They take the shots and throw them down.

"I wonder if animals dream," Jack wants to know. "I wonder if dogs dream."

"Sure, they do, " O'Malley assures him, nodding his head up and down, "dogs, cats, squirrels, birds."

"Probably not insects."

"Why not? June bugs, fleas, even moths, it's all biochemical, dreams are biochemical, mix the right combination of certain chemicals, electric impulses, and you'll produce love and dreams."
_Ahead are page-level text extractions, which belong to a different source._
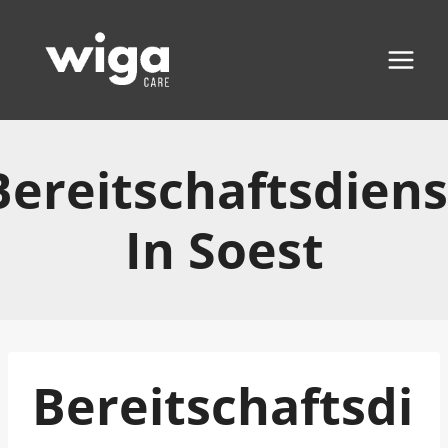
Zum
Inhalt
springen
Bereitschaftsdiens
In Soest
Bereitschaftsdi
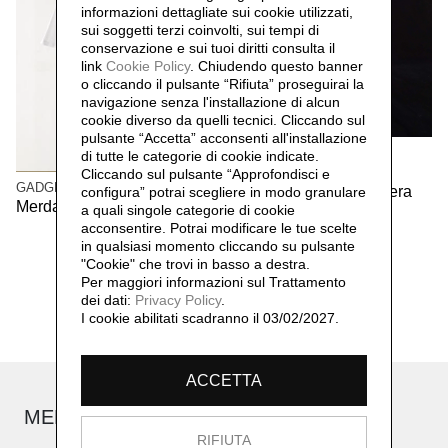
informazioni dettagliate sui cookie utilizzati,
sui soggetti terzi coinvolti, sui tempi di
conservazione e sui tuoi diritti consulta il
link
Cookie Policy
.
Chiudendo questo banner
o cliccando il pulsante “Rifiuta” proseguirai la
navigazione senza l'installazione di alcun
cookie diverso da quelli tecnici. Cliccando sul
pulsante “Accetta”
acconsenti all'installazione
GADGETS
di tutte le categorie di cookie indicate.
9000 esemplari per
Cliccando sul pulsante “Approfondisci e
GADGETS
omaggiare l’iconica opera
configura” potrai scegliere in modo granulare
Merda d’artista t-shirt
a quali singole categorie di cookie
Merda d’artista (prima
acconsentire. Potrai modificare le tue scelte
edizione)
in qualsiasi momento cliccando su pulsante
"Cookie" che trovi in basso a destra.
Per maggiori informazioni sul Trattamento
dei dati:
Privacy Policy
.
I cookie abilitati scadranno il 03/02/2027.
ACCETTA
MERDA D'ARTISTA
RIFIUTA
                                          
     

Jack Delleto goes into his room above the bar, studies it. The light from the unshaded lamp on the nightstand casts a huge shadow of him onto the adjacent wall. Not much to the room, a sink with a mirror above it next to a dresser, a bed against the wall, a wooden chair in front of a narrow window.

The rain pounds the roof.

The apprehension grows. The panic turns into anger. Jack rushes the white wall, meets his shadow, explodes with a left hook. He throws the right uppercut, the overhand right, three left hooks. He punches the wall and his knuckles bleed. He punches and kicks the blood-stained wall.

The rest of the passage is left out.